Anthropic also recently teamed up with Elon Musk’s SpaceX, agreeing to pay nearly $45 billion over three years for computing resources to support its Claude AI software. Earlier this month, Anthropic announced a deal to tap into more than 300 megawatts of computing power from SpaceX’s Colossus 1 data center in Memphis—though the dollar amount wasn’t disclosed at the time. Since then, the partnership has expanded to include capacity from SpaceX’s second data center.

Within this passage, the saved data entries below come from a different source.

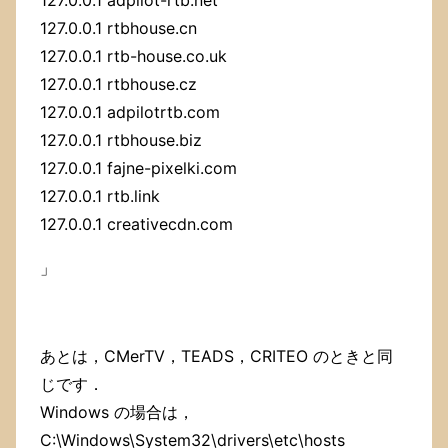
127.0.0.1 rtbhouse.cn
127.0.0.1 rtb-house.co.uk
127.0.0.1 rtbhouse.cz
127.0.0.1 adpilotrtb.com
127.0.0.1 rtbhouse.biz
127.0.0.1 fajne-pixelki.com
127.0.0.1 rtb.link
127.0.0.1 creativecdn.com
」
あとは，CMerTV，TEADS，CRITEO のときと同
じです．
Windows の場合は，
C:\Windows\System32\drivers\etc\hosts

On April 20, Anthropic locked in up to 5 gigawatts (GW) of computing power from Amazon’s current and next-gen Trainium chips. That same day, Amazon invested $5 billion in Anthropic, with the option to add up to $20 billion more depending on commercial progress. Anthropic committed to spending over $100 billion on AWS technology over the next decade, covering Amazon’s current and future custom AI chips (Trainium) and tens of millions of Graviton CPU cores.
All these fast-paced business moves have let Anthropic build a full-stack ecosystem spanning computing, storage, models, and applications. But it still faces three big challenges. First, profitability pressure: massive computing investments mean ongoing losses—analysts don’t expect positive cash flow until 2027. Second, intensifying competition: Google Gemini and xAI Grok are accelerating fast, and OpenAI is doubling down on the enterprise market with a close fight. Third, regulatory risk: multiple countries are rolling out AI regulations, and with a valuation this high, compliance costs are skyrocketing.
Market chatter suggests OpenAI is preparing to file for an IPO in the next few weeks and is planning to go public sometime in the fall. As OpenAI’s main rival, Anthropic has also been quietly doing IPO prep work, though the timing hasn’t been set yet.